## [WORK ORDER]
If pictures appear among the lines below, leave them out while you return exactly the lines from the one with "Image resolution: width=493, height=1652." through the one with "Las mujeres también".

## [GIVEN INFORMATION]
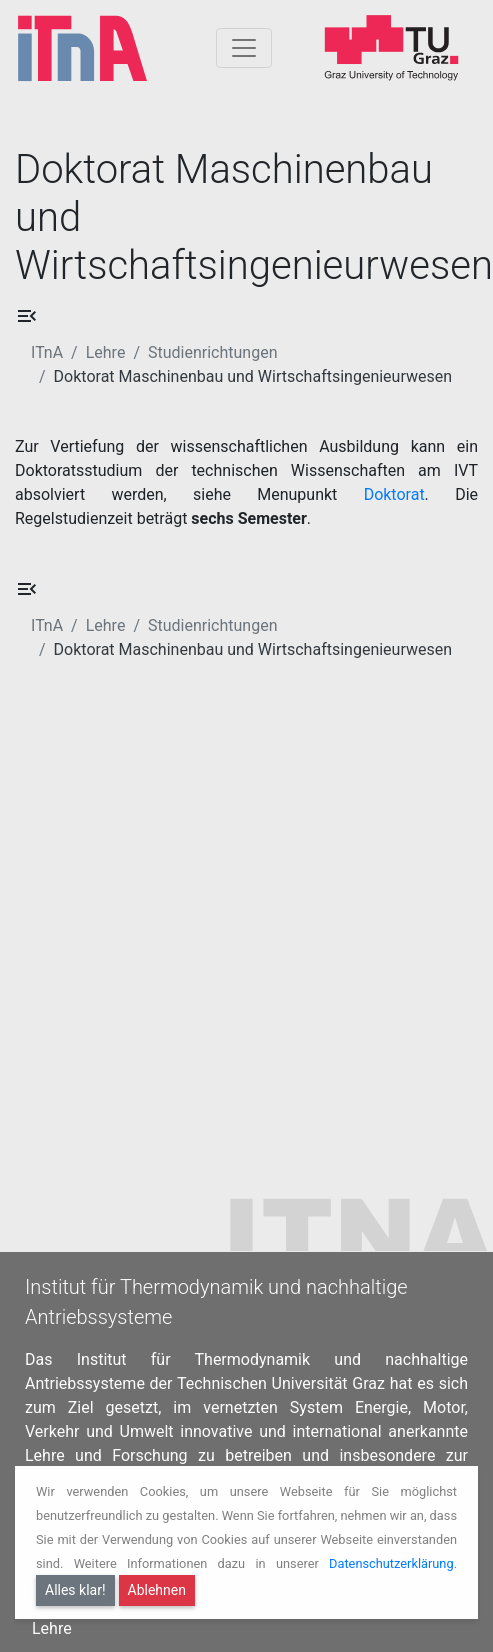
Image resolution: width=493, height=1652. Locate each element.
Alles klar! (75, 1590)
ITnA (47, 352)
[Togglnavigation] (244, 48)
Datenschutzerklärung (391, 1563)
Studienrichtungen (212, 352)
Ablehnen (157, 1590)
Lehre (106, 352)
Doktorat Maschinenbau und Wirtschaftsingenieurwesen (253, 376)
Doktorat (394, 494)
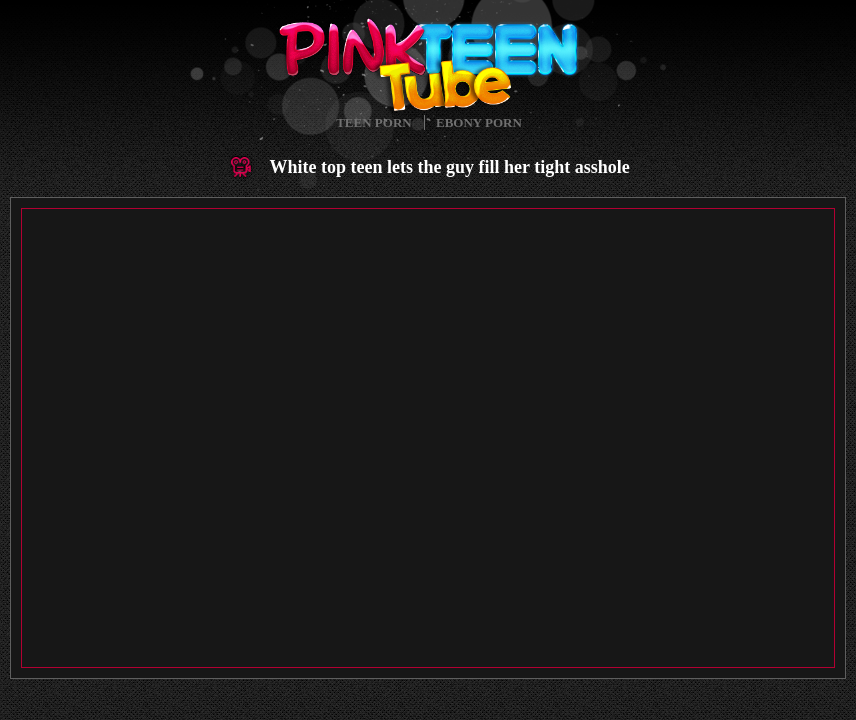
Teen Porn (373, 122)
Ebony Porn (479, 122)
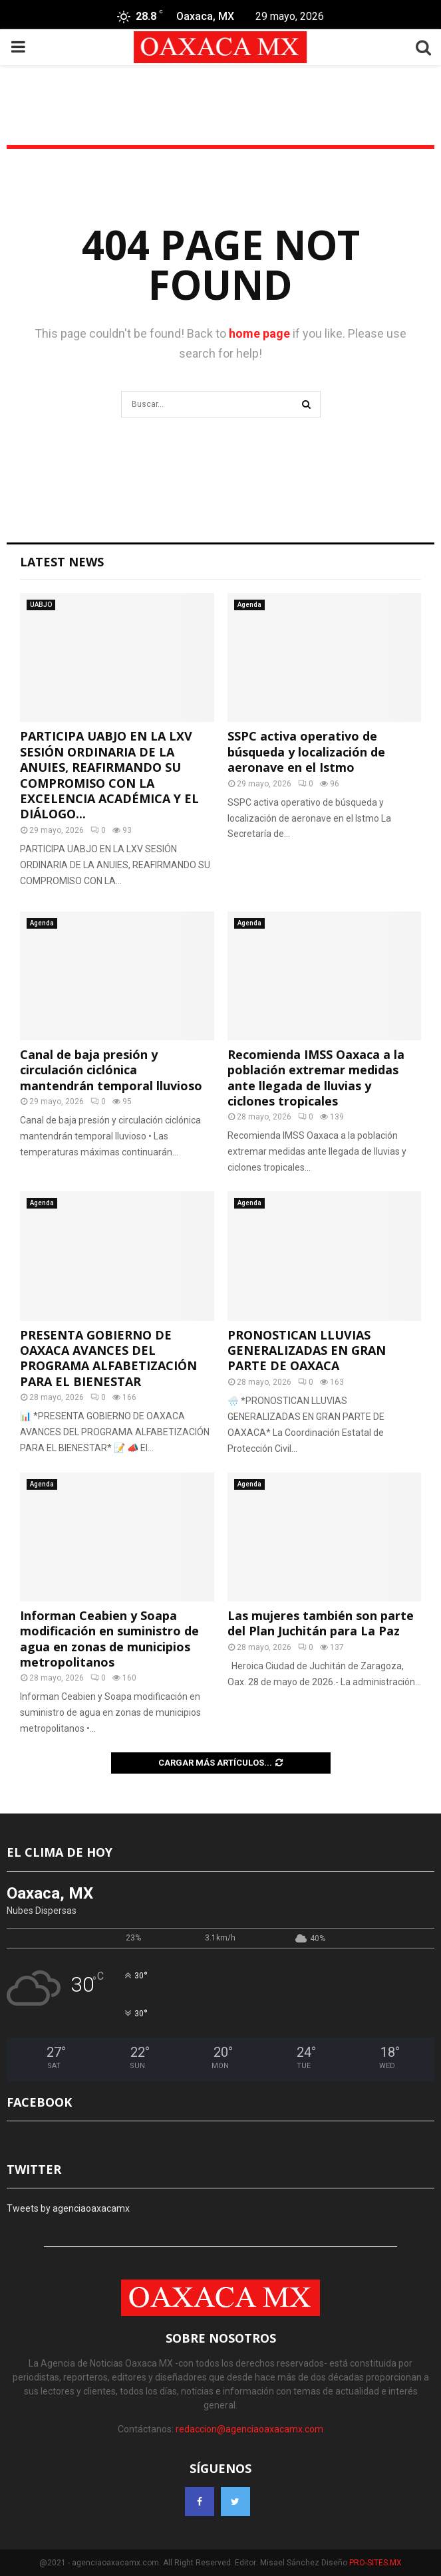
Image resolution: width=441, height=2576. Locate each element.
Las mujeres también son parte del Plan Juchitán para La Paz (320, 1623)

* * *

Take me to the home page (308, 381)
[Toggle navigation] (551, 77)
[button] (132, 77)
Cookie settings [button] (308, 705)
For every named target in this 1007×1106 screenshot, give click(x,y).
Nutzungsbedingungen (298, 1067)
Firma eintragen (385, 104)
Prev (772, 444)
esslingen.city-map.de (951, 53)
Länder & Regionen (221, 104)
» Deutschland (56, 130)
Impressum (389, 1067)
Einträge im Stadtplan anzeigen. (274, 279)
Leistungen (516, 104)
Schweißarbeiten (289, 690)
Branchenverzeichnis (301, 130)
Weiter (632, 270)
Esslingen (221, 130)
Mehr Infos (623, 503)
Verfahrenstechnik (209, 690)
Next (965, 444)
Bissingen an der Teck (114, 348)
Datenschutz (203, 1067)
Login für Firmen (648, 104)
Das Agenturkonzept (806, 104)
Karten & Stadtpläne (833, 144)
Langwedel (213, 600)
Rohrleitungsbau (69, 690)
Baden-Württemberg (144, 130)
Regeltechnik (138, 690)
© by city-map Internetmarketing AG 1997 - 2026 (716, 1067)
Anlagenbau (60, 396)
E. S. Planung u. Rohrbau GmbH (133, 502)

* * *

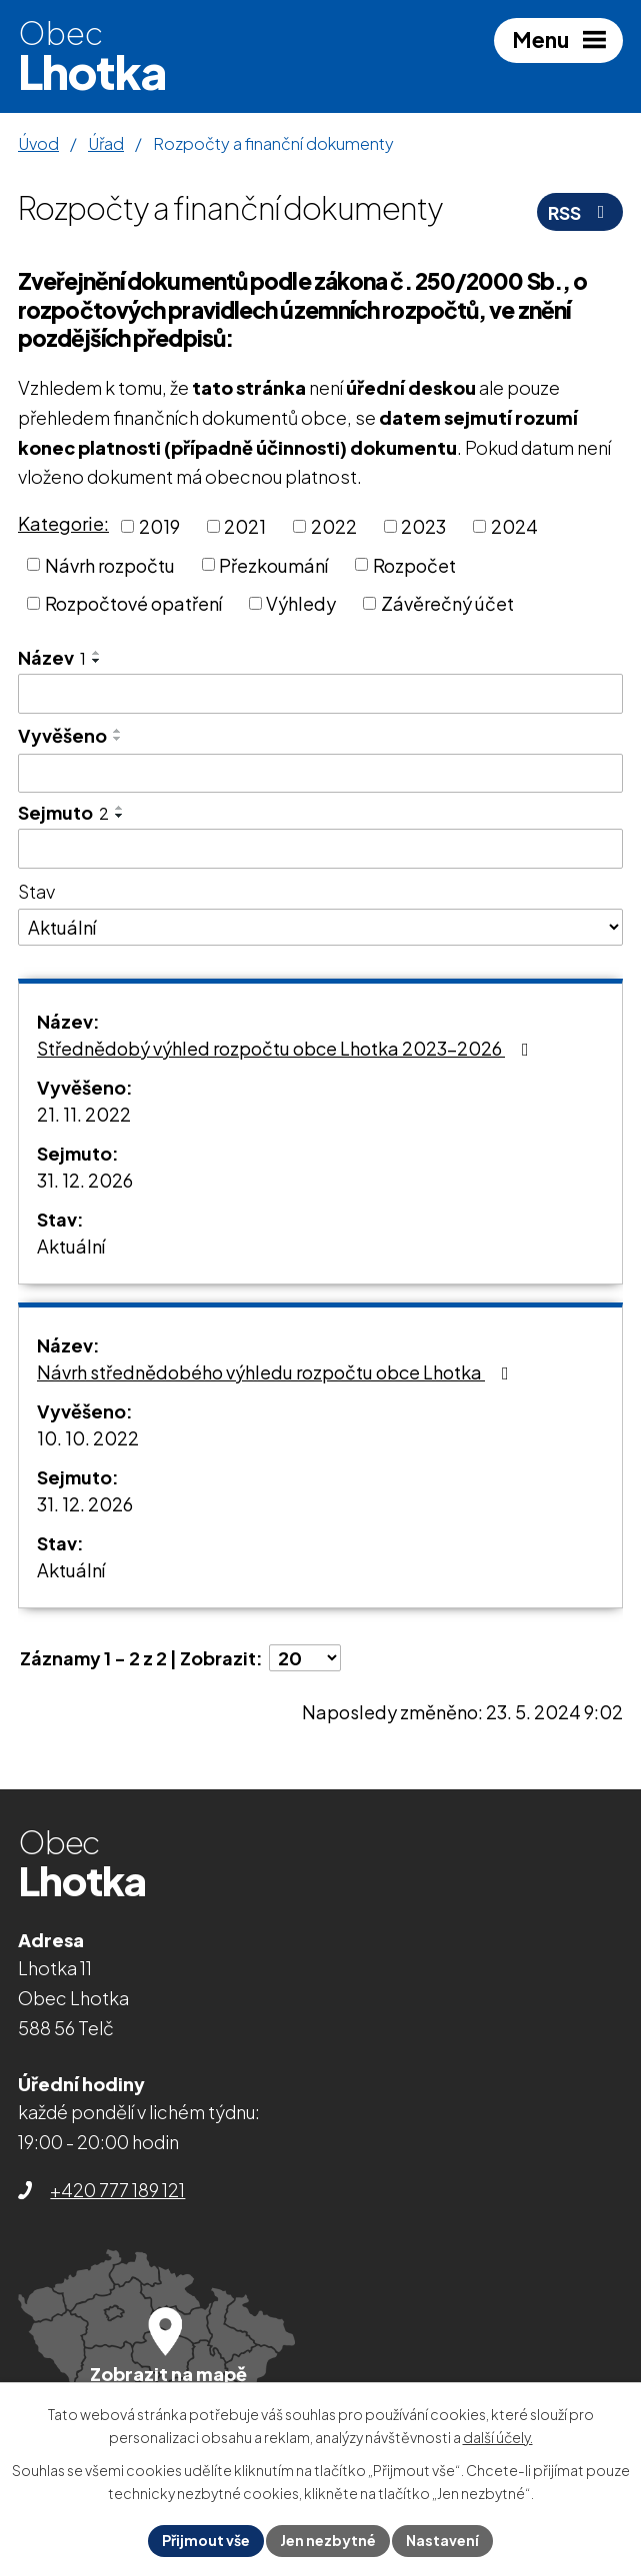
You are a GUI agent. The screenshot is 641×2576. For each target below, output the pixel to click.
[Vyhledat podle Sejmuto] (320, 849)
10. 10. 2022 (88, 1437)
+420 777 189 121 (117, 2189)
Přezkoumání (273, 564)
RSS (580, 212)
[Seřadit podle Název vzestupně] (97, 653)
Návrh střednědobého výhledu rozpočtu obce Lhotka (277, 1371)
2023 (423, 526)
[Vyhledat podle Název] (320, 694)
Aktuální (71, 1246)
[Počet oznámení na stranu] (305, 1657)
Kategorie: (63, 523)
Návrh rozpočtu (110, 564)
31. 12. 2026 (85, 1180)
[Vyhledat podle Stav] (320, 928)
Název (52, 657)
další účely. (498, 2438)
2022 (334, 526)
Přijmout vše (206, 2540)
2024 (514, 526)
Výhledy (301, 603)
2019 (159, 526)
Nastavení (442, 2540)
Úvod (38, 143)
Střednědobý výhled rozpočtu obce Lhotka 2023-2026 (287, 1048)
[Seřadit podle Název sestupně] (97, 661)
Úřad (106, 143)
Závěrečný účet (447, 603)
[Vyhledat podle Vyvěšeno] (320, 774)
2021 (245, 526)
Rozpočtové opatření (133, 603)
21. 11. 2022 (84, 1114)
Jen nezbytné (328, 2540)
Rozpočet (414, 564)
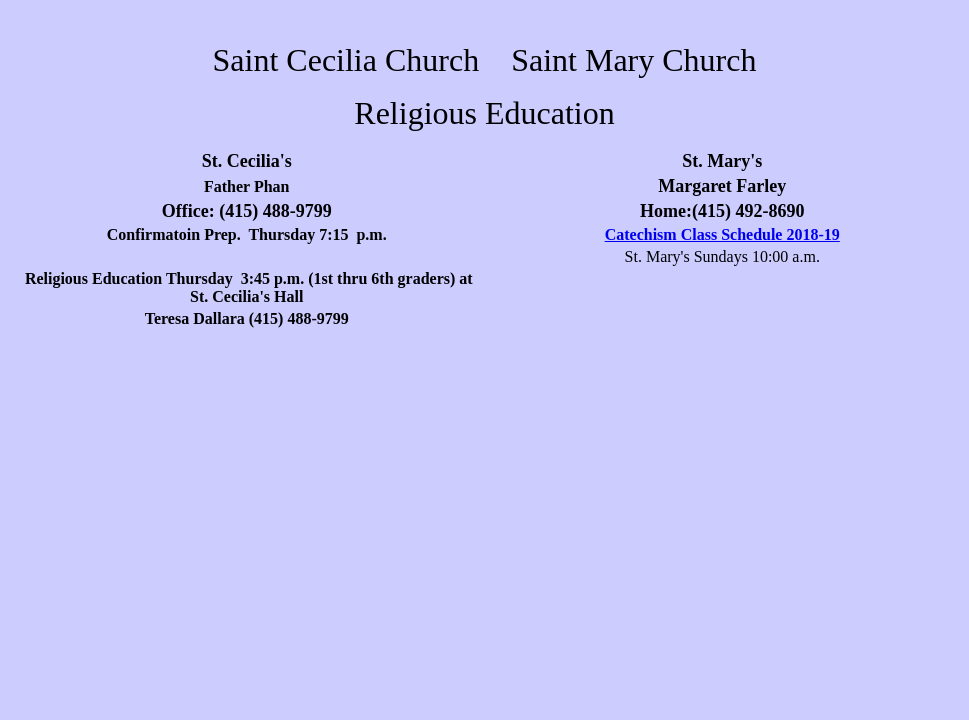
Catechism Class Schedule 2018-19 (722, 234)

## [SOLUTION TO THE EXERCISE]
Image resolution: width=493, height=1652. Locate each element.
Alles klar! (75, 1590)
ITnA (47, 352)
[Togglnavigation] (244, 48)
Datenschutzerklärung (391, 1563)
Studienrichtungen (212, 352)
Ablehnen (157, 1590)
Lehre (106, 352)
Doktorat Maschinenbau und Wirtschaftsingenieurwesen (253, 376)
Doktorat (394, 494)
Teen Porn (373, 122)
Ebony Porn (479, 122)
Image resolution: width=441, height=2576. Locate each element.
Las mujeres también son parte del Plan Juchitán para La Paz (320, 1623)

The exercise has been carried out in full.